Are You Immune to Botox?
Published Oct 14, 2011
More and more young people are turning to Botox (Kim Kardashian did it on TV!) accepting the risk of putting chemicals into their bodies, and paying a high price for perfect faces, but could Botox suddenly stop working after a few years of treatments? We spoke with dermatologist Macrene Alexiades-Armenakas, M.D., Ph.D., to find out whether too many Botox injections can make you immune to its ability to reduce fine lines and wrinkles— and how it can happen.

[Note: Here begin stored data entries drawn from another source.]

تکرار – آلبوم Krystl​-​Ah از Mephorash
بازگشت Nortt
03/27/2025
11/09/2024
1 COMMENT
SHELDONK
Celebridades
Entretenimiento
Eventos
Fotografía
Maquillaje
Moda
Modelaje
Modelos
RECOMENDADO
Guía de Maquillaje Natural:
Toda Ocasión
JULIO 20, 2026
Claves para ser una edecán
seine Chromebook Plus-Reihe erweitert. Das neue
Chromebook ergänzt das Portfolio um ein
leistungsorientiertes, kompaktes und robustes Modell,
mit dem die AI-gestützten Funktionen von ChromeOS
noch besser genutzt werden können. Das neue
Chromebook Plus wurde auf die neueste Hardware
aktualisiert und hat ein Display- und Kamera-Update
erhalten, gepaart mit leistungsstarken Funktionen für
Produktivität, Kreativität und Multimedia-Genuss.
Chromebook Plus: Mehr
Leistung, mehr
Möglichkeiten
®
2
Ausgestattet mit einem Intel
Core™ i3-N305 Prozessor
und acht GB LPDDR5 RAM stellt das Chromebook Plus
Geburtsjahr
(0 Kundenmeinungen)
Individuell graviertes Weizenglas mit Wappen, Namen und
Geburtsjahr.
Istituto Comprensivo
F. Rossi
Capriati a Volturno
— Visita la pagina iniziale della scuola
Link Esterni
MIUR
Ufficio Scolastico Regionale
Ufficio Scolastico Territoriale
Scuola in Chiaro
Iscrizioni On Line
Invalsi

"Studies have indicated that if people are injected with dosages of 100 units of Botox or more, the body will start to react against the product and increase antibody production," says Dr. Alexiades. "This means that after subsequent injections, the Botox will stop working. Muscles will start to recover rapidly, and the muscles that you injected won't react the way they did the first time."
This immunity won't happen overnight, and the frequency of the injections determinse when a person will become immune to them. But why does it take a few months or years? "As the antibody levels rise, more and more of the Botox is inactivated before it has a chance to be absorbed into the nerve endings," says Dr. Alexiades. "As a result, with each re-injection, the Botox takes less and less effect and the muscles recover more and more rapidly."
For this reason people are turning to other methods and types of injections. "I have found that if someone is immune to Botox, they do respond to the shorter version of botulinum toxin A, the newer Dysport," says Dr. Alexiades. "Dysport is a shorter protein and often works in people who are unresponsive to Botox. Another type of Botox, Xeomin, has just been approved by the FDA and will offer yet another alternative."